# Should I buy an AR4 for my first bike with this damn good deal?



## stoutbeard (Apr 8, 2011)

Hi everyone. So, as you can see by my lack of posts, I'm rather new here so please forgive me for my lack of knowledge/posting in wrong area. So! I've been cycling for 4 years now with my urban commuter cheapy bike and MTB. I've been wanting a road bike for a long time now and have developed a decent relationship with my LBS.

I've been looking around for a road bike and originally had a budget of absolutely NO more than $2200 (preferably want to spend somewhere in the $1500 range unless something awesome comes up). I'm a huge fan of Felt and definitely wanna stick by them. After bugging my LBS for weeks, they offered me what I think is a good deal on a 2011 AR4. MSRP is about $3800. They are willing to give it to me for $2600 new. 

Because I don't know a TON about bikes and what makes something super expensive vs not really expensive, my question is this: Assuming this 2011 AR4 is a good deal, should I go for it? I mean, will I notice a difference between this and say, a Z85/6? My gut instinct tells me to go for it off principle of a good deal, but I don't know if I'd really appreciate the AR4 because I'm not even sure I can tell the difference between super expensive bikes and cheaper bikes. Would it be wise to invest in something like this for the future? Can I utilize the AR4 frame more than say other cheaper frames later on if I ever decide to race? I don't know. 

Currently, I don't have much interest in racing, I just want to have fun and enjoy cycling. Maybe I will wanna enter a few races when I get a tad older and out of college. 

My sole reason for buying a road bike is to ride long distances (75+ miles), riding up and down mountains (I live in a mountainous area) and possibly commute back and forth to work/friends house/local places.

Of course, ANY advice/recommendations are appreciative. 
Thanks.


----------



## Don4 (Jul 29, 2010)

*Run, do not walk, or better yet, ride you old bike to this shop and BUY THIS BIKE!*



stoutbeard said:


> Hi everyone. So, as you can see by my lack of posts, I'm rather new here so please forgive me for my lack of knowledge/posting in wrong area. So! I've been cycling for 4 years now with my urban commuter cheapy bike and MTB. I've been wanting a road bike for a long time now and have developed a decent relationship with my LBS.
> 
> I've been looking around for a road bike and originally had a budget of absolutely NO more than $2200 (preferably want to spend somewhere in the $1500 range unless something awesome comes up). I'm a huge fan of Felt and definitely wanna stick by them.

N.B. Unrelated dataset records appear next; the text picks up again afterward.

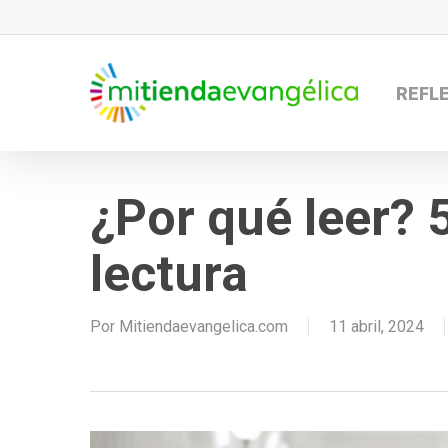
Skip
to
main
REFL
content
¿Por qué leer? 5
lectura
Por
Mitiendaevangelica.com
11 abril, 2024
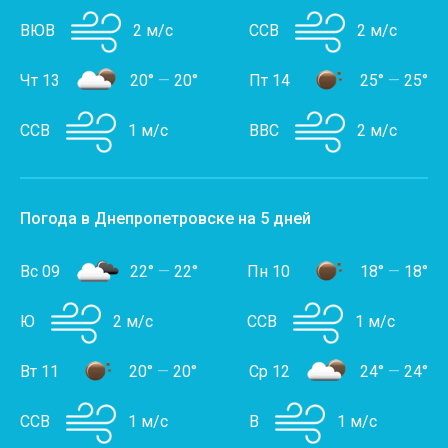
ВЮВ
2 м/с
ССВ
2 м/с
Чт 13
20°
—
20°
Пт 14
25°
—
25°
ССВ
1 м/с
ВВС
2 м/с
Погода в Днепропетровске на 5 дней
Вс 09
22°
—
22°
Пн 10
18°
—
18°
Ю
2 м/с
ССВ
1 м/с
Вт 11
20°
—
20°
Ср 12
24°
—
24°
ССВ
1 м/с
В
1 м/с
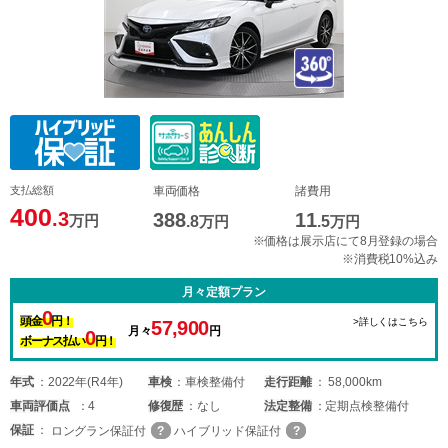
支払総額
車両価格
諸費用
400
.3
388
11
万円
.8
万円
.5
万円
※価格は展示店にて8月登録の場合
※消費税10%込み
月々定額プラン
0
頭金
円！
>詳しくはこちら
57,900
月々
円
0
ボーナス払い
円！
年式
2022年(R4年)
車検
車検整備付
走行距離
58,000km
車両
評価点
4
修復歴
なし
法定整備
定期点検整備付
保証
ロングラン保証付
ハイブリッド保証付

After bugging my LBS for weeks, they offered me what I think is a good deal on a 2011 AR4. MSRP is about $3800. They are willing to give it to me for $2600 new.
> 
> ...


Welcome. You are in the right place! And I had 2 posts once myself....

Now, this sounds like a heckuva good buy at $2600 bucks. You get Ultegra. You get some very cool Mavic wheels.

The questions you need to ask yourself:

1) Does it fit you comfortably?

2) You mentioned the Z85 or Z6 as other possibilities you have been looking at. Have you ridden them and been able to compare how the feel under you, compared to the AR4? The AR fits between the Z-Series and the F-Series, with the Z being a somewhere more upright riding position, and the F-Series being a very aggressive lower riding position.

3) Depending on your level of fitness, since you have some serious hill work ahead of you, you may want to consider swapping the standard 53/39 cranset for a compact 50/34. And maybe go for a 11-28, or 12-27 cassette swap. My bike shop did it on a straight exchange basis so it didn't cost me extra. On the other hand, I paid full list, am 48 and really needed to do this on my F3. Zach, who posts here often and rides in hilly upstate NY, does just fine with the standard 53/39 crank w/ 11-25 cassette on his F5. My guess he could drop me in a heartbeat on a level road, too! 

4) I love my F3, and my wife loves her Z2. But the first Felts we ever rode were AR2's when the Felt Demo Truck rolled into our LBS last year. Like you, we go on long rides. I loved the AR I rode. I do not hesitate to reommend it!


----------



## Lou3000 (Aug 25, 2010)

If the bike fits (and I think the AR fits a pretty wide range) it is an amazing deal. Will you see a massive performance boost by jumping from an Z85 to an AR. No, only training can do that. 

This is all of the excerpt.